Cindy Wamsganz becomes the first to receive a COVID-19 vaccine in Vermont
Cindy Wamsganz rolled up her sleeve, then turned to the camera and gave a thumbs up.
The injection she received on Tuesday afternoon was over in just a few seconds. With it, Wamsganz, an emergency department nurse at the University of Vermont Medical Center, became the first person in Vermont to receive a COVID-19 vaccination.
The first 1,950 doses of the Pfizer-BioNTech vaccine arrived in Vermont on Monday, just three days after the U.S. Food and Drug Administration issued an emergency-use authorization for it.
Health Commissioner Mark Levine said the state received another shipment of 1,950 doses Tuesday morning. By the end of the week, another 1,950 are expected to arrive at pharmacies that have contracted with the federal government to provide vaccinations to residents and staff in long-term care facilities.
The news of the first Vermont vaccination came on the day the state reported the 100th death of a Vermonter with COVID-19 since March, and the day after the U.S. surpassed 300,000 deaths.

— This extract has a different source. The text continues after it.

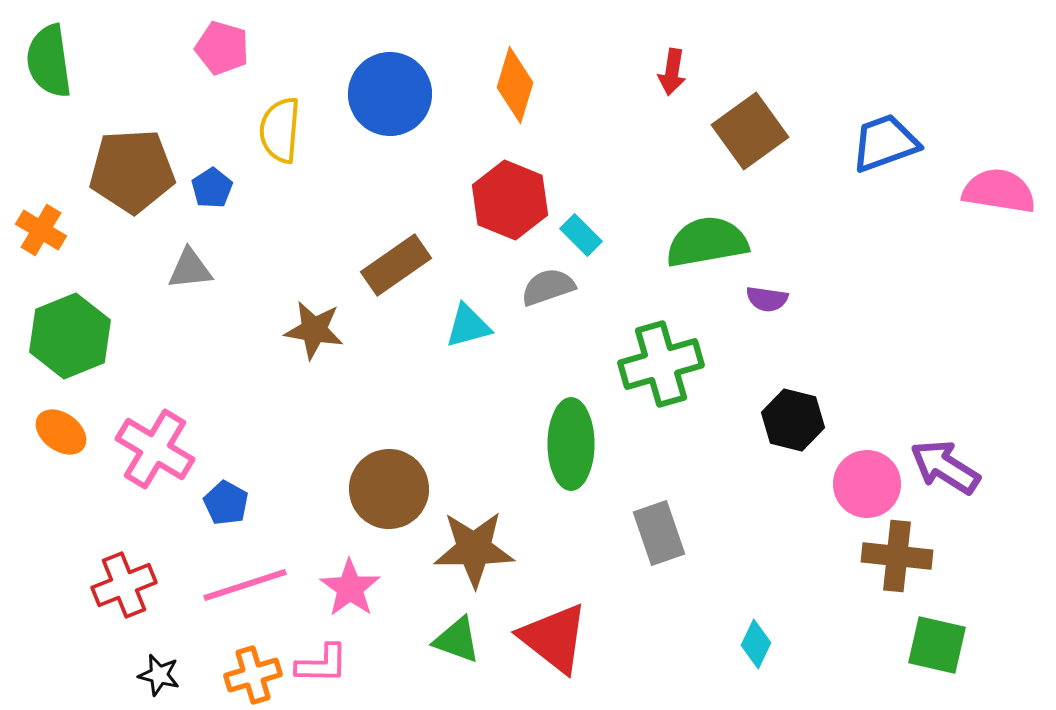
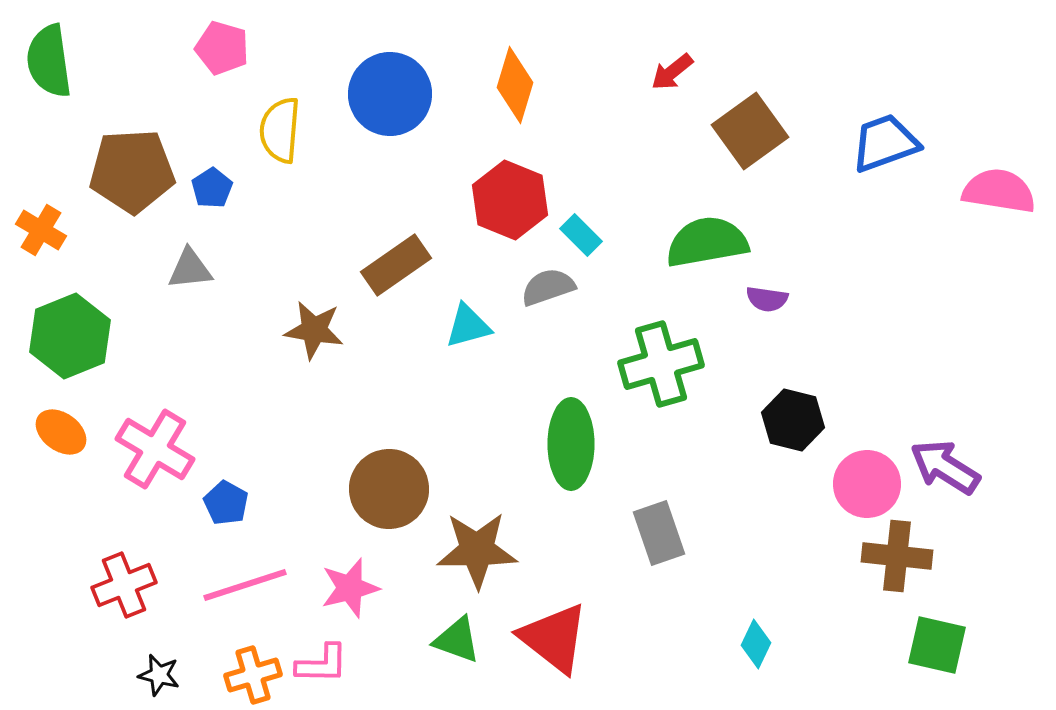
red arrow at (672, 72): rotated 42 degrees clockwise
brown star at (474, 549): moved 3 px right, 1 px down
pink star at (350, 588): rotated 22 degrees clockwise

"With these vaccinations, we mark the beginning of the end of this terrible pandemic," UVM Health Network president and CEO John Brumsted said during a livestream of the first vaccination.
At the event, Vermont Human Services Secretary Mike Smith addressed frontline health care workers, who will be in the first group to receive the vaccine in the coming weeks and months.
"We know you are tired," he said. "But I can think of no greater gift, after such a long, hard year, than the relief that will come with a vaccine."
Just 15 people were vaccinated Tuesday, including first responders from Essex Rescue and the Williston Fire Department. UVM Medical Center will ramp up access to vaccinations for its frontline workers by the end of the week, hospital president and COO Stephen Leffler said.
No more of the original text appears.